Nagios 4.1.1 on Solaris 11.3 major headaches
Posted: Sun Apr 17, 2016 5:58 pm
I followed a tutorial to install 4.0.2 on Solaris 11(oracle.com) and found a few directory differences which I put down to the fact I was installing 4.1.1
Generally all appeared good but it's not good at all!
I'll try to keep this as concise as possible:
The web interface opens fine (http://localhost/nagios/), Nagios reports it's running with PID 1878, a check on Services shows Localhost Services OK, remote host (Security Server, Server 2008 R2) services show "Critical": Connection refused.

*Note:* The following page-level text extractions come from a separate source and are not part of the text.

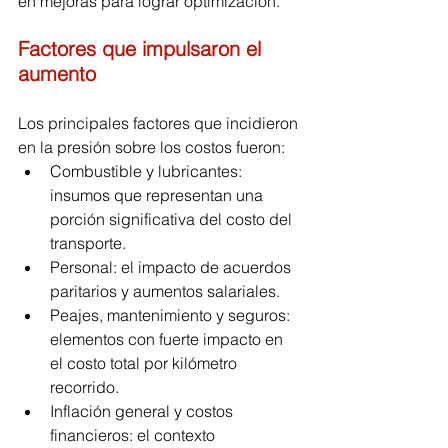
en mejoras para lograr optimización.
Factores que impulsaron el 
aumento
Los principales factores que incidieron 
en la presión sobre los costos fueron:
Combustible y lubricantes: 
insumos que representan una 
porción significativa del costo del 
transporte.
Personal: el impacto de acuerdos 
paritarios y aumentos salariales.
Peajes, mantenimiento y seguros: 
elementos con fuerte impacto en 
el costo total por kilómetro 
recorrido.
Inflación general y costos 
financieros: el contexto 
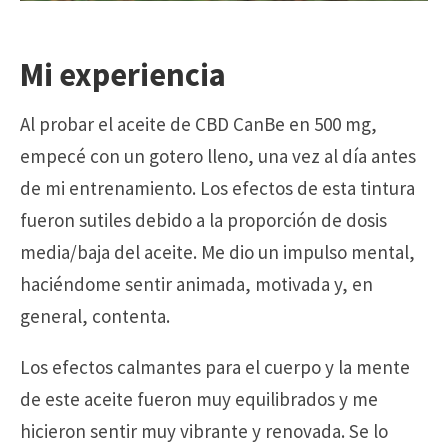
Mi experiencia
Al probar el aceite de CBD CanBe en 500 mg,
empecé con un gotero lleno, una vez al día antes
de mi entrenamiento. Los efectos de esta tintura
fueron sutiles debido a la proporción de dosis
media/baja del aceite. Me dio un impulso mental,
haciéndome sentir animada, motivada y, en
general, contenta.
Los efectos calmantes para el cuerpo y la mente
de este aceite fueron muy equilibrados y me
hicieron sentir muy vibrante y renovada. Se lo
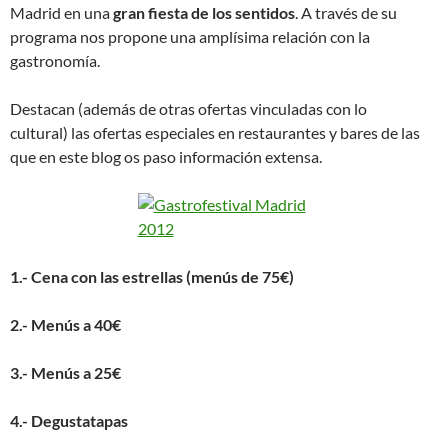
Madrid en una
gran fiesta de los sentidos
. A través de su
programa nos propone una amplísima relación con la
gastronomía.
Destacan (además de otras ofertas vinculadas con lo
cultural) las ofertas especiales en restaurantes y bares de las
que en este blog os paso información extensa.
1.- Cena con las estrellas (menús de 75€)
2.- Menús a 40€
3.- Menús a 25€
4.- Degustatapas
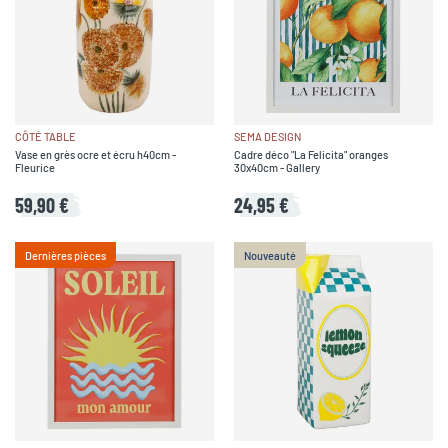
CÔTÉ TABLE
SEMA DESIGN
Vase en grès ocre et écru h40cm -
Cadre déco "La Felicita" oranges
Fleurice
30x40cm - Gallery
59,90 €
24,95 €
Dernières pièces
Nouveauté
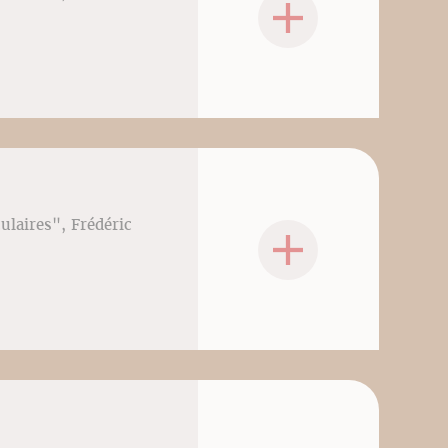
culaires", Frédéric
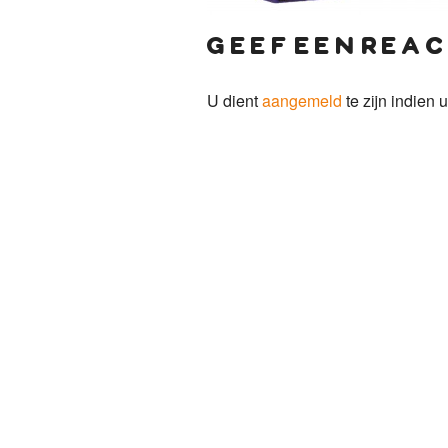
geef een reac
U dient
aangemeld
te zijn indien u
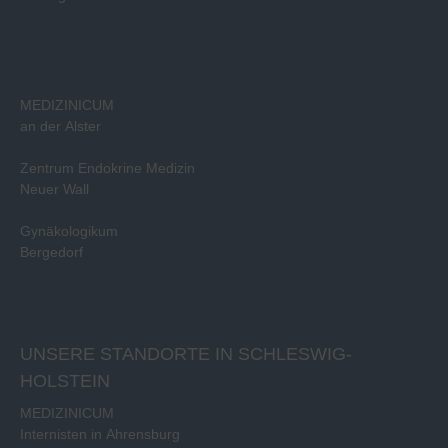
MEDIZINICUM
an der Alster
Zentrum Endokrine Medizin
Neuer Wall
Gynäkologikum
Bergedorf
UNSERE STANDORTE IN SCHLESWIG-
HOLSTEIN
MEDIZINICUM
Internisten in Ahrensburg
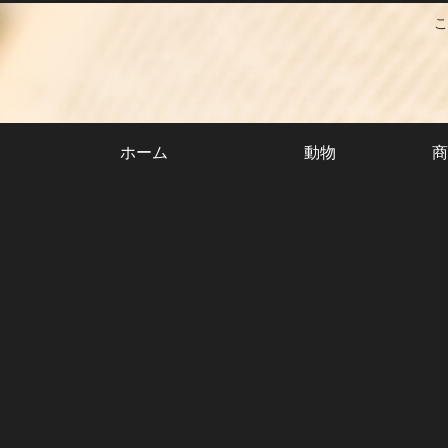
こ
ホーム
動物
商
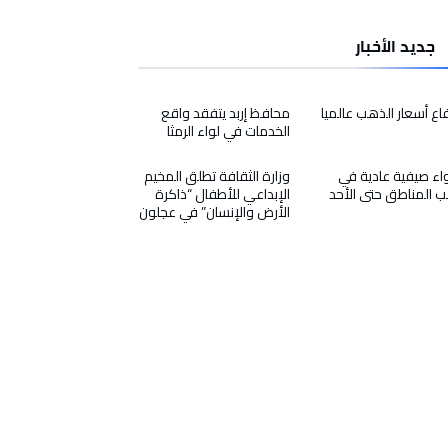
جديد الأخبار
فاع أسعار الذهب عالميا
محافظ إربد يتفقد واقع
الخدمات في لواء الرمثا
اء صيفية عادية في
وزارة الثقافة تطلق المخيم
ب المناطق حتى الأحد
الإبداعي للأطفال “ذاكرة
الأرض والإنسان” في عجلون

Now a few checks: COTESS-SYSMON is the Nagios host, Security server IP=192.168.0.115
root@COTESS-SYSMON:~# /usr/local/nagios/libexec/check_ssh -H 192.168.0.115
Connection refused
root@COTESS-SYSMON:~# /usr/local/nagios/libexec/check_ssh -H 127.0.0.1
Server answer:
root@COTESS-SYSMON:~# /usr/local/nagios/libexec/check_nrpe -H 192.168.0.115
I (0,4,1,73 2012-12-17) seem to be doing fine...

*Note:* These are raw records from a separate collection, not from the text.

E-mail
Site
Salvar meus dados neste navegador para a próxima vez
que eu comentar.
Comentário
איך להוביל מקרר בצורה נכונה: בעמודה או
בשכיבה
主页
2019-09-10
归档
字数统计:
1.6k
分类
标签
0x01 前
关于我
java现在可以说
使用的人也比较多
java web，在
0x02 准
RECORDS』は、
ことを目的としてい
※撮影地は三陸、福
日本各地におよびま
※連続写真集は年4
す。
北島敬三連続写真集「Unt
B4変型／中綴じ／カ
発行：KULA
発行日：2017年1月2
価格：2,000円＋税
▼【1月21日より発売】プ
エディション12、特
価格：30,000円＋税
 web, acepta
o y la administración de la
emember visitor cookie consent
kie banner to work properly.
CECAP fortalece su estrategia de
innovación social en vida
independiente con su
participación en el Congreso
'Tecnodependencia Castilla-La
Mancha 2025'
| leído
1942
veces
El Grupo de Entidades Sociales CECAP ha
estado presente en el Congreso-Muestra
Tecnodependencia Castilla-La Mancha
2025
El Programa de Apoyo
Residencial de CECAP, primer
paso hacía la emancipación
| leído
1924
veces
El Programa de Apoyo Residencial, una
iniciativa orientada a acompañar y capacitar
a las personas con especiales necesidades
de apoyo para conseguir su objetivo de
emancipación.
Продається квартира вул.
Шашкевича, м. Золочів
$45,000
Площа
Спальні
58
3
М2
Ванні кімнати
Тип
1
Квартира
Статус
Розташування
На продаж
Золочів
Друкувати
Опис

root@COTESS-SYSMON:~# /usr/local/nagios/libexec/check_nrpe -H 127.0.0.1
CHECK_NRPE: Error - Could not complete SSL handshake.
root@COTESS-SYSMON:~# /usr/local/nagios/libexec/check_nrpe -H localhost
connect to address ::1 port 5666: Connection refused
CHECK_NRPE: Error - Could not complete SSL handshake.

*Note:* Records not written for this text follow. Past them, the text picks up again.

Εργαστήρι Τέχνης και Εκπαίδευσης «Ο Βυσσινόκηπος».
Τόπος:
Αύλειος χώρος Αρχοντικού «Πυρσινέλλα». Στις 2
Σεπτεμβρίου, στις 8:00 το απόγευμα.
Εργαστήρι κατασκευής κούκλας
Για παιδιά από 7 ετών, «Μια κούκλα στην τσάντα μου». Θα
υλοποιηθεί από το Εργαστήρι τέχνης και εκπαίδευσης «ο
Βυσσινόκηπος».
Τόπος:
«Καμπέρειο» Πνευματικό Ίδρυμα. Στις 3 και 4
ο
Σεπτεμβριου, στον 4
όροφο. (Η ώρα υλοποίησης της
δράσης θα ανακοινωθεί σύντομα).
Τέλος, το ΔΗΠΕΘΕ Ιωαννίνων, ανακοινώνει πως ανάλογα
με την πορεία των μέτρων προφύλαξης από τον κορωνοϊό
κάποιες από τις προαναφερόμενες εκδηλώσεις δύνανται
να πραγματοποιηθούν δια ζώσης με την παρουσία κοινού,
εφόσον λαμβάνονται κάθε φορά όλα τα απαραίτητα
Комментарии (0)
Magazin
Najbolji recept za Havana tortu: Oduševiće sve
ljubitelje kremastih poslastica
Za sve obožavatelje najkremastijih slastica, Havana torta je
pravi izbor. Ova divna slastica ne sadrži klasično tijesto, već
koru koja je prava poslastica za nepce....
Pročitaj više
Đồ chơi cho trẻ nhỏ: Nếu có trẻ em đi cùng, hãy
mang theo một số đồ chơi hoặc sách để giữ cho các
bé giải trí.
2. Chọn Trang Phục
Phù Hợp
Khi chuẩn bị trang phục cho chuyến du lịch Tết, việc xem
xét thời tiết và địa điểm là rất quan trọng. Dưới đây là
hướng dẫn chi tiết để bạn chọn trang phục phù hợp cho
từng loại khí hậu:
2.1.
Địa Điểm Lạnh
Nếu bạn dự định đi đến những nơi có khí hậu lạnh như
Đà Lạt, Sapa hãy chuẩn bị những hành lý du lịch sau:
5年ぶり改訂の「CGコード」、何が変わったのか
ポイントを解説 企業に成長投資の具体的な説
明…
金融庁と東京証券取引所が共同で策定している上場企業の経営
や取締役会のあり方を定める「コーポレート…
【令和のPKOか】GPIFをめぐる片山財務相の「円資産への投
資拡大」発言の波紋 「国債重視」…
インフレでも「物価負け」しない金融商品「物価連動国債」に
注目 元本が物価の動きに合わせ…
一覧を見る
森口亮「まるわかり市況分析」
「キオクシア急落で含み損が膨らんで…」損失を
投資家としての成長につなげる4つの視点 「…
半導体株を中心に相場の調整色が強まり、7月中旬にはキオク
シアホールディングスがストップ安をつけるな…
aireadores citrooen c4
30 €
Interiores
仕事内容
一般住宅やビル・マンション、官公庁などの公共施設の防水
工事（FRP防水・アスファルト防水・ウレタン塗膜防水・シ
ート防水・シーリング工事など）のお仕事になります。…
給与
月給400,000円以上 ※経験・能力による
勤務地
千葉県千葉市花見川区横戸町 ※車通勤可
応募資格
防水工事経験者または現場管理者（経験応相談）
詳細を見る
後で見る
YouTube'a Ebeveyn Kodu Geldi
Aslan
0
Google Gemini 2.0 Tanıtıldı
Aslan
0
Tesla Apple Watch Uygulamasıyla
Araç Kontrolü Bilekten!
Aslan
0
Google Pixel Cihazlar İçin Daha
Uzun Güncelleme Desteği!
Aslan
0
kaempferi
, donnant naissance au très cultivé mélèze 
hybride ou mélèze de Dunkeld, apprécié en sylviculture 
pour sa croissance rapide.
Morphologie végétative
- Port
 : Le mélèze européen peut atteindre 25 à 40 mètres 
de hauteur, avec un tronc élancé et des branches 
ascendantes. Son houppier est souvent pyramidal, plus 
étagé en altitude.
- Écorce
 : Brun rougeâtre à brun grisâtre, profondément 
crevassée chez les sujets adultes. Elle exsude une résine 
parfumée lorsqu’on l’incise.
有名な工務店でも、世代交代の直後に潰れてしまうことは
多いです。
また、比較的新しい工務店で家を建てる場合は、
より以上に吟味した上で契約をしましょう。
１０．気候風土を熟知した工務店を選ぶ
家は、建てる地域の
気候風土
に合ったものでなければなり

root@COTESS-SYSMON:~# /usr/local/nagios/bin/nagios -v /usr/local/nagios/etc/nagios.cfg
Nagios Core 4.1.1
Copyright (c) 2009-present Nagios Core Development Team and Community Contributors
Copyright (c) 1999-2009 Ethan Galstad
Last Modified: 08-19-2015
License: GPL
Website: https://www.nagios.org
Reading configuration data...
Read main config file okay...
Read object config files okay...
Running pre-flight check on configuration data...
Checking objects...
Checked 15 services.
Checked 2 hosts.
Checked 2 host groups.
Checked 0 service groups.
Checked 1 contacts.
Checked 1 contact groups.
Checked 24 commands.
Checked 5 time periods.
Checked 0 host escalations.
Checked 0 service escalations.
Checking for circular paths...
Checked 2 hosts
Checked 0 service dependencies
Checked 0 host dependencies
Checked 5 timeperiods
Checking global event handlers...
Checking obsessive compulsive processor commands...
Checking misc settings...
Total Warnings: 0
Total Errors: 0
Things look okay - No serious problems were detected during the pre-flight check
root@COTESS-SYSMON:~# /etc/rc.d/init.d/nagios start
bash: /etc/rc.d/init.d/nagios: No such file or directory
root@COTESS-SYSMON:~# /usr/local/nagios/bin/nagios -d /usr/local/nagios/etc/nagios.cfg
root@COTESS-SYSMON:~# svcs -xv
svc:/application/nagios:default (?)
State: maintenance since April 18, 2016 07:39:36 AM AEST
Reason: Start method failed repeatedly, last died on Killed (9).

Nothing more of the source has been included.